Saturday, October 4, 2014

In the end, we only regret the chances we didn’t take .............

The full quote is: “In the end, we only regret the chances we didn’t take, the relationships we were afraid to have and the decisions we waited too long to make. There comes a time in your life when you realize who matters, who doesn’t, who never did and who always will. So don’t worry about the people in your past, there’s a reason they didn’t make it to your future.”


We all have a handful of regrets in our lives that we can never change. It could be anything from fighting to make a broken relationship work to walking out on someone. We make these choices every day and sometimes, I feel that we all make rash decisions without thinking a little bit more on whether we’re going to regret this in the long haul.


One of my biggest regrets when it comes down to just past relationships is not taking any risks. Now that I’m older, I no longer have the privilege to screw up or take as many chances compared to when I was younger. I was always careful, like stepping on eggshells, when it came to dating. I don’t know why. It may have been because I had too many friends that would blow up something great or ruin what they had by getting their girlfriends pregnant. I don’t know, but these kind of influences kind of stick to you as you venture on your own relationships. Too many times I said no to something that could have been great. Too many times I played it low to be safe and not get hurt. But when I look back at it all, I understand why I’m now willing to take risks and why I dated the people that I did.


But the more I think about it as I’m writing this, I’m sure if I kept looking, I could have found someone that could just have been mature and more close to my age that was still fun to be with and yet not have so much drama.


Now, as ripe as I can be in my late 50's, I am not only looking for someone I can look up to but someone I can also hang loose and have fun with. I want the fruits of both worlds. And why shouldn’t I? It’s not like I can only have one over the other. To think that only having a mature companion will solve all your worldly problems is just as unwise as thinking that only having a fun partner will give you nothing but laughs for the rest of your life.
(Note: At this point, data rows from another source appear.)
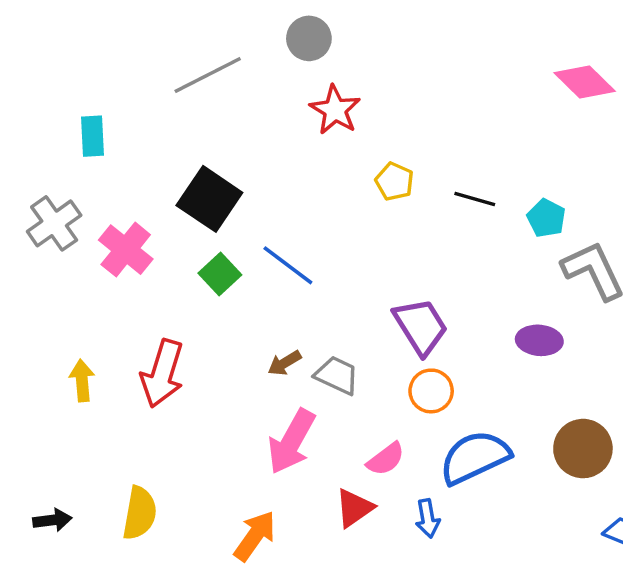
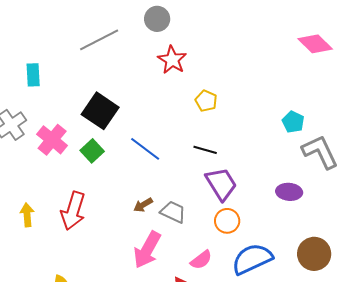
black line: (475, 199) -> (205, 150), moved
green square: (220, 274) -> (92, 151), moved

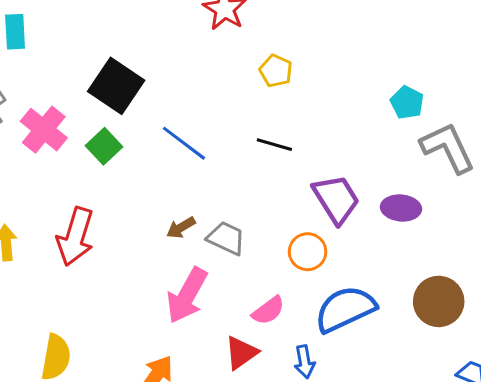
purple trapezoid: (221, 184) -> (336, 199), moved

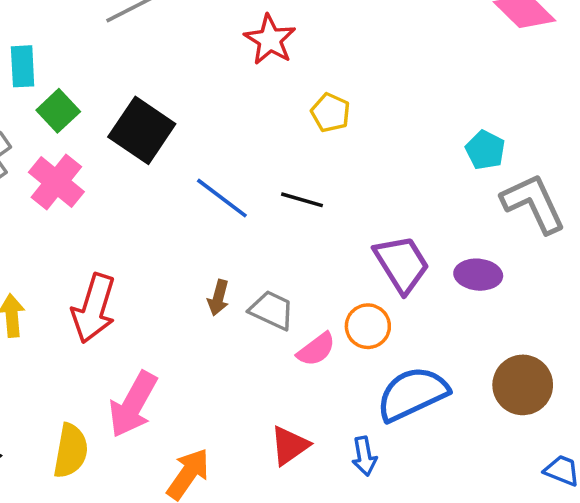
black line: (274, 145) -> (302, 200), moved
green square: (104, 146) -> (58, 111), moved
brown arrow: (181, 228) -> (218, 298), turned -44
pink arrow: (187, 295) -> (133, 405), moved
pink semicircle: (268, 310) -> (316, 349), moved

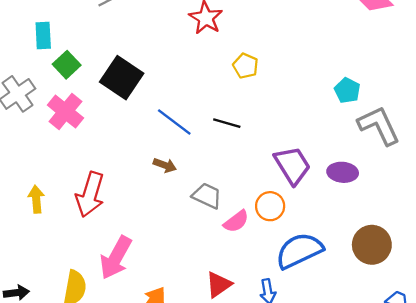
brown arrow: (218, 298) -> (165, 165), moved, turned -85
Just at looking at myself, I can be such a party-pooper and prefer sitting alone at home reading on a Friday night but I can also watch a few movies and have my brain turned to mush but at least I’m having fun.


So I’m writing this in hopes that I’ll be able to fix my habits of not taking any chances and sometimes going for it just for the heck of it. I’ll try and be more loose and not so reserved but also know how to pick them not because they “seem like someone I can be with” but “someone I want to be with.” And those people that I didn’t take chances with, are definitely the people I think most about.